NTMC-Community / MatchZoo

Facilitating the design, comparison and sharing of deep text matching models.
Apache License 2.0
3.84k stars 897 forks source link

RankCrossEntropyLoss produces NAN #772

Closed jibrilfrej closed 5 years ago

jibrilfrej commented 5 years ago

Describe the bug

RankCrossEntropyLoss produces NAN on some models (at least DUET and DRMMTKS)

It does not happen all the time: sometimes the model train without problems and other times the loss becomes nan after a few epoch.

I do not have this problem with the RankHingeLoss but the performance of the models is is bad compared to the RankCrossEntropyLoss (when it does not fail)

The problem appears MORE frequently on larger training sets (unfortunately I cannot share them).

The problem appears LESS frequently when I set model.params['embedding_trainable'] to False.

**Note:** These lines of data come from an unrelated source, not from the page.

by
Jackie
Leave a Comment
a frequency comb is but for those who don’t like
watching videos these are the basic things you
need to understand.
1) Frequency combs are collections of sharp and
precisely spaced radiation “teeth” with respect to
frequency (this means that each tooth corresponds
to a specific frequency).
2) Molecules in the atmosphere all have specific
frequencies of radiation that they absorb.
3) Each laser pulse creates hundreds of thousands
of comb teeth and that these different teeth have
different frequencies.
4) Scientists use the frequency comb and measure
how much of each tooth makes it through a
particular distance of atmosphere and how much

The problem appears on BOTH CPU and GPU

I tried to reduce the learning rate but it did not solve the problem

Here is a piece of code to reproduce the bug. As I have said before it does not happen all the time: I ran the code below 5 times and it produced nan 4 out of 5 times (around epoch 120)

import matchzoo as mz
train_pack = mz.datasets.wiki_qa.load_data('train', task='ranking')
task = mz.tasks.Ranking(loss=mz.losses.RankCrossEntropyLoss(num_neg=2))
embedding = mz.datasets.embeddings.load_glove_embedding(dimension=300)

model, preprocessor, data_generator_builder, embedding_matrix = mz.auto.prepare(
                    task=task,
                    model_class=mz.models.duet.DUET,
                    data_pack=train_pack,
                    embedding = embedding
                    )

train_preprocessed = preprocessor.transform(train_pack,verbose=0)
train_gen = data_generator_builder.build(train_preprocessed)

model.fit_generator(train_gen, epochs=200)

Context

jibrilfrej commented 5 years ago

Solved by adding an epsilon to the log in the cross-entropy loss:

(/losses/rank_cross_entropy_loss.py line 51)

Original : return -K.mean(K.sum(labels * K.log(K.softmax(logits)), axis=-1))

New: return -K.mean(K.sum(labels * K.log(K.softmax(logits) + np.finfo(float).eps ), axis=-1))

uduse commented 5 years ago

Seems a reasonable fix. Would you mind PR this change?

jibrilfrej commented 5 years ago

I just did it (pull request #776)

uduse commented 5 years ago

Great job! I approved it and soon it will be merged.